» **WHAT NEEDS TO BE DONE**
Every line containing the string "Locatie" should be returned from the records.

[Saved entries]
= = =
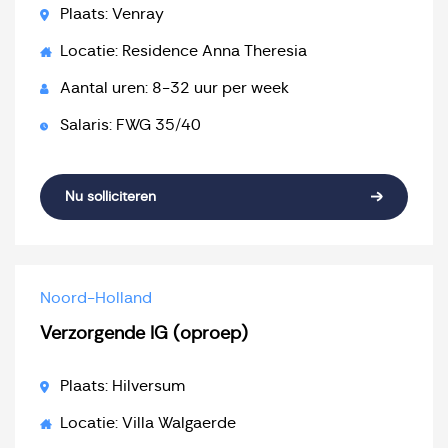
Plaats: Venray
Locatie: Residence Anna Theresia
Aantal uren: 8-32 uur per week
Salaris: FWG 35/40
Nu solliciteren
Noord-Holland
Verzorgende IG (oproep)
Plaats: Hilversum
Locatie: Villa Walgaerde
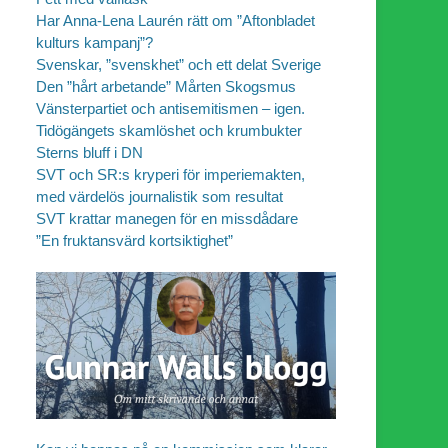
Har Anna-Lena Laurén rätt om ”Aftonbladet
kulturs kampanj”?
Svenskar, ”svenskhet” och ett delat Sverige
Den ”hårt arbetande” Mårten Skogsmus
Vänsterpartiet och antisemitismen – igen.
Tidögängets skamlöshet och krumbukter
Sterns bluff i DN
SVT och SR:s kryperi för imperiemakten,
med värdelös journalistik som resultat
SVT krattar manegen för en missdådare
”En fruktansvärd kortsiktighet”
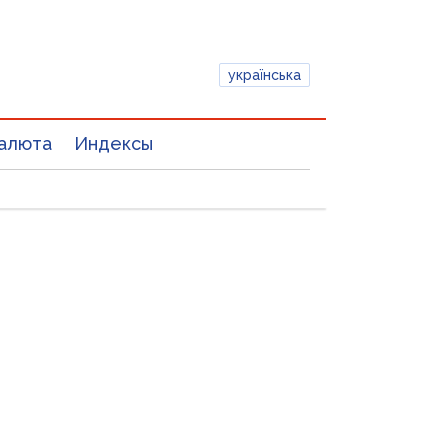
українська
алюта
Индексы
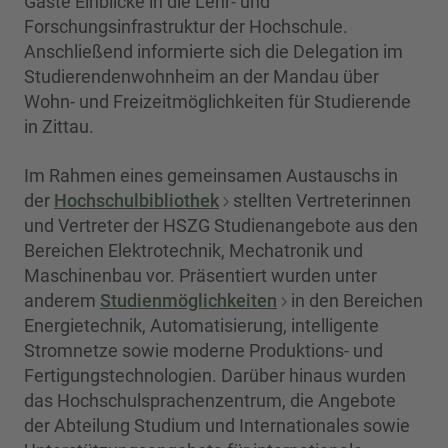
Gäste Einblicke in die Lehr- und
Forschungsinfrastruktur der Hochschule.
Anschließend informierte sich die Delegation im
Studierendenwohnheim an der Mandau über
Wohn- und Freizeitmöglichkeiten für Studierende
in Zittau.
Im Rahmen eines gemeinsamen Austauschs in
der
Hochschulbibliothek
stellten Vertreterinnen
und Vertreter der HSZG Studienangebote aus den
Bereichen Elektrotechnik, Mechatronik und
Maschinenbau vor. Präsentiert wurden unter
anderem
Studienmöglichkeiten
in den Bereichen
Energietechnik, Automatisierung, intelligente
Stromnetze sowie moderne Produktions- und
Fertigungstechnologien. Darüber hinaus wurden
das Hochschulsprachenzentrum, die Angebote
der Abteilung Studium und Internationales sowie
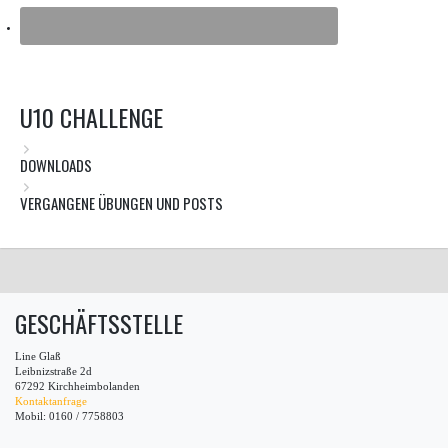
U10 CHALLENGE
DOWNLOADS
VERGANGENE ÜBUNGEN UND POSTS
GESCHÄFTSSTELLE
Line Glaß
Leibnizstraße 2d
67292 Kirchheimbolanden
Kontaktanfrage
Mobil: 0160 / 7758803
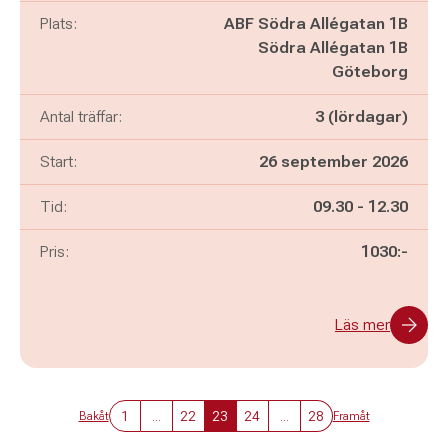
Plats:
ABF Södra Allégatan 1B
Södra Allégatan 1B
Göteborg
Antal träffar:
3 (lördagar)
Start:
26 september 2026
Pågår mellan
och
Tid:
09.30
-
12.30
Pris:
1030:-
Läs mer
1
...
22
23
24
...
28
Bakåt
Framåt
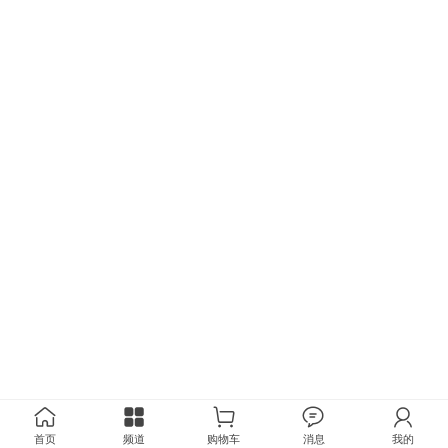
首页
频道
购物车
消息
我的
= = =
» **SOLUTION TO THIS TASK**
Locatie: Residence Anna Theresia
Locatie: Villa Walgaerde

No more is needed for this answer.